How to complete this task =
Would you print only the lines running from the one with "Output each element" to the final line of the data below, word for word and without pictures?

____

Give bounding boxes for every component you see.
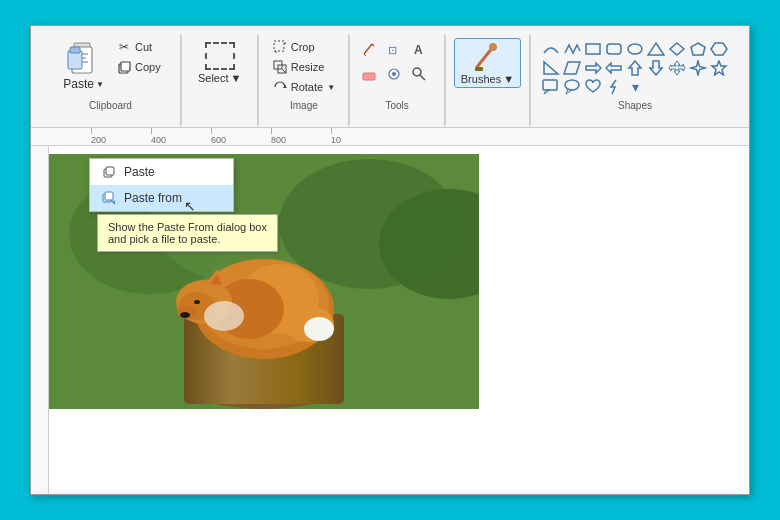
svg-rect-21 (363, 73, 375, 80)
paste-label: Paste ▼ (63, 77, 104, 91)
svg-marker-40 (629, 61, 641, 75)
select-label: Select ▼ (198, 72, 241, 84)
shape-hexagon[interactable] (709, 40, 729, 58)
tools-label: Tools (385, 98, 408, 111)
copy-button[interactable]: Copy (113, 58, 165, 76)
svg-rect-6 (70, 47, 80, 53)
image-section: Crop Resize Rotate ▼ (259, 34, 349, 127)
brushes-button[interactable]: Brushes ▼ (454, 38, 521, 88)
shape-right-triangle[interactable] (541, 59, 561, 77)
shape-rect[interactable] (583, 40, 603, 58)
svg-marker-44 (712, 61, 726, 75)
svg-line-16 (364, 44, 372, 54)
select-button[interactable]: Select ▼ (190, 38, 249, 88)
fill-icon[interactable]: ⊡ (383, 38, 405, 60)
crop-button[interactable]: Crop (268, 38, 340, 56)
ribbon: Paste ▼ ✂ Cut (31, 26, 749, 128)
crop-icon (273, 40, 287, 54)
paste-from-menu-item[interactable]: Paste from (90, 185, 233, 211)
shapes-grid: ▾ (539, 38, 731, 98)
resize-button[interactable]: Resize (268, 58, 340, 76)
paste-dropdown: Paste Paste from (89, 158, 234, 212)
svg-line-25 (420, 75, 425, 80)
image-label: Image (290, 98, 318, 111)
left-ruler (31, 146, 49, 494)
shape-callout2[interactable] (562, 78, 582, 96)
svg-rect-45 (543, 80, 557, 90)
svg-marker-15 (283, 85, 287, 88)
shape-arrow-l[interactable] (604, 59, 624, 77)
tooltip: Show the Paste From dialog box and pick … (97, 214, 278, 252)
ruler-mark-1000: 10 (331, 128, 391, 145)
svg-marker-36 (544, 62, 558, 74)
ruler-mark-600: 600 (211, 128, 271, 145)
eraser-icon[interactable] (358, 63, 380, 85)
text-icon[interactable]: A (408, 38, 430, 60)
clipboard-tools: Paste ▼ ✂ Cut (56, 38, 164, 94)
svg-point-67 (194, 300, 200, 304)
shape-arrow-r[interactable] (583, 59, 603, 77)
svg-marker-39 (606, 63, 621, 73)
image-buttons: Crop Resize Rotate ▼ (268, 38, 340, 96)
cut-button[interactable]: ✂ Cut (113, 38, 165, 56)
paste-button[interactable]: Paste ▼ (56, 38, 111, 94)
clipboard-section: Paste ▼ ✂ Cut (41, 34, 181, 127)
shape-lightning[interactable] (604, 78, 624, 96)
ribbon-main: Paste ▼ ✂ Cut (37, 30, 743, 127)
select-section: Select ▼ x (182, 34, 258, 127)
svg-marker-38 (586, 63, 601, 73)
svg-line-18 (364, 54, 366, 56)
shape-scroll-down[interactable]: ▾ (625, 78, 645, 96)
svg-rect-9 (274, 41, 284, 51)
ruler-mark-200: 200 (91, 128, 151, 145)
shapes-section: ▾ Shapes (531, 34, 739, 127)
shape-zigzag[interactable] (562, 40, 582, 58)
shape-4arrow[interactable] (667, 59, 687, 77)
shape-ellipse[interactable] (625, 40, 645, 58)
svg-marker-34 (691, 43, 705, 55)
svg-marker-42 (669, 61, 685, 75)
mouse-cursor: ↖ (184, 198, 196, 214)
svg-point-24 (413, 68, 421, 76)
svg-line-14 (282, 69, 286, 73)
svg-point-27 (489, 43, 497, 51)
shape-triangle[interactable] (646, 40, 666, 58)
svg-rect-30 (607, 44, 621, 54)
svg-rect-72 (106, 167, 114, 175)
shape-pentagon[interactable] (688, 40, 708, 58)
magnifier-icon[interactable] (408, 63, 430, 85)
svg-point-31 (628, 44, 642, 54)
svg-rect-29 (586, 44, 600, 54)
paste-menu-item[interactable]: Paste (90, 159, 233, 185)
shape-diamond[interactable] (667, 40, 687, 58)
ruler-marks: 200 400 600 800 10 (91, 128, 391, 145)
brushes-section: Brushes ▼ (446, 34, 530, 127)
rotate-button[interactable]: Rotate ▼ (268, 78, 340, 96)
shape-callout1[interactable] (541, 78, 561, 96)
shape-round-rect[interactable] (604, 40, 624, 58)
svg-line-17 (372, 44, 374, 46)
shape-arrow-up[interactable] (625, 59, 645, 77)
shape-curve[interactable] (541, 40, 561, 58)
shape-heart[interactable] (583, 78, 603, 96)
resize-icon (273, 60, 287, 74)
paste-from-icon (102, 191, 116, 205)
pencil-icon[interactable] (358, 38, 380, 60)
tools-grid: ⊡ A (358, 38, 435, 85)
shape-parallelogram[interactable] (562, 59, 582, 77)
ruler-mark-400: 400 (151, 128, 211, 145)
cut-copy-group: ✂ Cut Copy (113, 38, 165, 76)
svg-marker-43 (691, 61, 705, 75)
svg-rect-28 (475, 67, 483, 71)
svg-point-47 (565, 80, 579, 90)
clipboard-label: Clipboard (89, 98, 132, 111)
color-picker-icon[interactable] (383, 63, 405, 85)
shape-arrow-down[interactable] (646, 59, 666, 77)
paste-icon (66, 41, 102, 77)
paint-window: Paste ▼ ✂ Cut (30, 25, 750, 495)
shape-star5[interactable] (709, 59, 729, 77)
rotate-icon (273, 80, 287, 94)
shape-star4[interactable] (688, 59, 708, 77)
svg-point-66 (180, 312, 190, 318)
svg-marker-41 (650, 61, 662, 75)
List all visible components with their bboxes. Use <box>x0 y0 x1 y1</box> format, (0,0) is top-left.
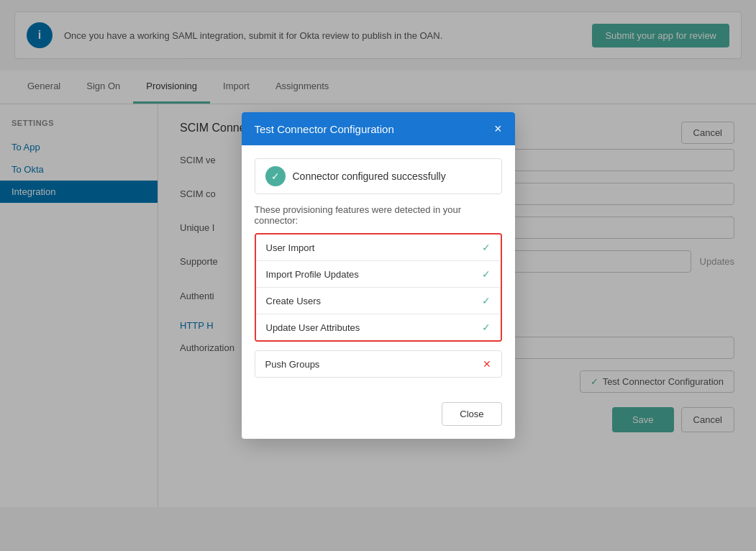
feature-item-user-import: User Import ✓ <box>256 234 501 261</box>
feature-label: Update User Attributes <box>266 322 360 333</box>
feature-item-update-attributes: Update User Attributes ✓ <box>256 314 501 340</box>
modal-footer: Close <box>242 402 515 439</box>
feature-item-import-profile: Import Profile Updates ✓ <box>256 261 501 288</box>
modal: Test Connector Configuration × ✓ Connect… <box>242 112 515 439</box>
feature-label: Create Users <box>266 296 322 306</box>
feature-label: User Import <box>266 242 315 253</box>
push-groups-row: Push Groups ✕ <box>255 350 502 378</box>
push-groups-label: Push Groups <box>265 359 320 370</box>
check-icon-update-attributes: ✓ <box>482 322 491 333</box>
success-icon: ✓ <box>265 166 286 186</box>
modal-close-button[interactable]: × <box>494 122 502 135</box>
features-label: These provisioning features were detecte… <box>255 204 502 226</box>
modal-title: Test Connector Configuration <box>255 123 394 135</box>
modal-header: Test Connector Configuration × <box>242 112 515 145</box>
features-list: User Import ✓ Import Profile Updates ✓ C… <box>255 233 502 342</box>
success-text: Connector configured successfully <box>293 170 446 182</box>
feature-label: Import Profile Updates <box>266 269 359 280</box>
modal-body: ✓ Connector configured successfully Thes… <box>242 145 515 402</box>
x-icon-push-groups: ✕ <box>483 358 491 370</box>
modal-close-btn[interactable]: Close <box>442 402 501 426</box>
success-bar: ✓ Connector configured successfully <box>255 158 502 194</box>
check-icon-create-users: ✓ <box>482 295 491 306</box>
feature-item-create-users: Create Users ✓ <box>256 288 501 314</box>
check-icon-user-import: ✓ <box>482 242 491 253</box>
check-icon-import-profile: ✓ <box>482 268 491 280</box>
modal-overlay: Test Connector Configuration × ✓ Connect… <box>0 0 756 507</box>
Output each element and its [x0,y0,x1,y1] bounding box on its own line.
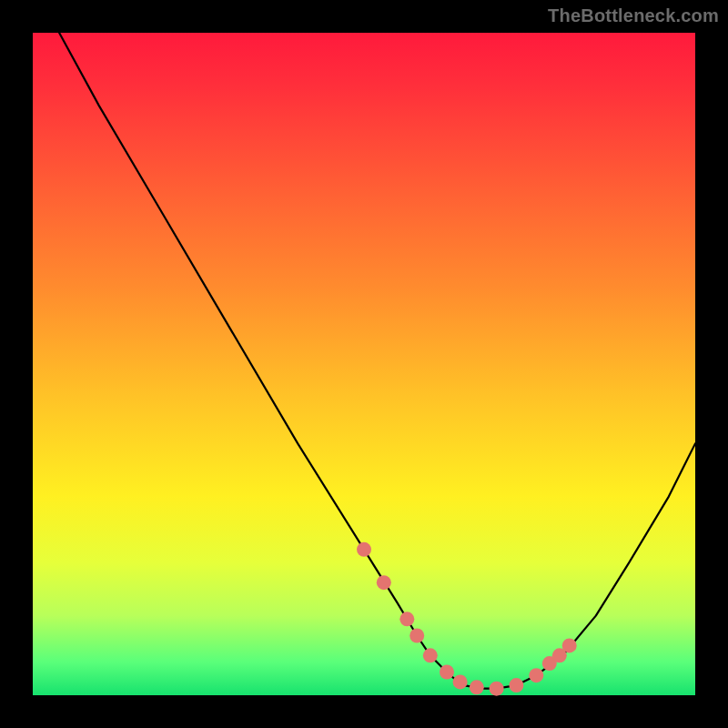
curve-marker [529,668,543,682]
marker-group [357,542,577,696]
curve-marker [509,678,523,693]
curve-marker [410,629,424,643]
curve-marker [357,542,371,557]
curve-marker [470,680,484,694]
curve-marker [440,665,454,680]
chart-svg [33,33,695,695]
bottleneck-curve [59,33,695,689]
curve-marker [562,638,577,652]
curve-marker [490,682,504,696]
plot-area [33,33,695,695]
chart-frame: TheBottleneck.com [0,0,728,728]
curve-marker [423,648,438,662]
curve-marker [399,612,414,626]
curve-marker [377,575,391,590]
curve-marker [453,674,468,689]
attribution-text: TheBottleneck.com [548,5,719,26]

____

Response box =
Output each element and its [x0,y0,x1,y1] bounding box on its own line.
curve-marker [529,668,543,682]
marker-group [357,542,577,696]
curve-marker [509,678,523,693]
curve-marker [410,629,424,643]
curve-marker [357,542,371,557]
curve-marker [470,680,484,694]
curve-marker [440,665,454,680]
chart-svg [33,33,695,695]
bottleneck-curve [59,33,695,689]
curve-marker [562,638,577,652]
curve-marker [490,682,504,696]
plot-area [33,33,695,695]
chart-frame: TheBottleneck.com [0,0,728,728]
curve-marker [423,648,438,662]
curve-marker [399,612,414,626]
curve-marker [377,575,391,590]
curve-marker [453,674,468,689]
attribution-text: TheBottleneck.com [548,5,719,26]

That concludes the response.